Copy the records word for word. Pictures do not go in.

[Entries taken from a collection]
######

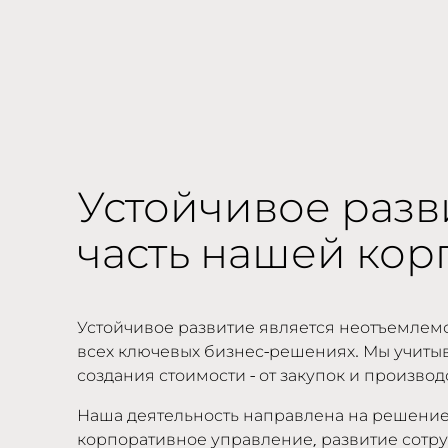
Устойчивое разв
часть нашей ко
Устойчивое развитие является неотъемлемо
всех ключевых бизнес-решениях. Мы учитыв
создания стоимости - от закупок и произво
Наша деятельность направлена на решение 
корпоративное управление, развитие сотру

######

ANSWER BOX ▸
Устойчивое разв
часть нашей ко
Устойчивое развитие является неотъемлемо
всех ключевых бизнес-решениях. Мы учитыв
создания стоимости - от закупок и произво
Наша деятельность направлена на решение 
корпоративное управление, развитие сотру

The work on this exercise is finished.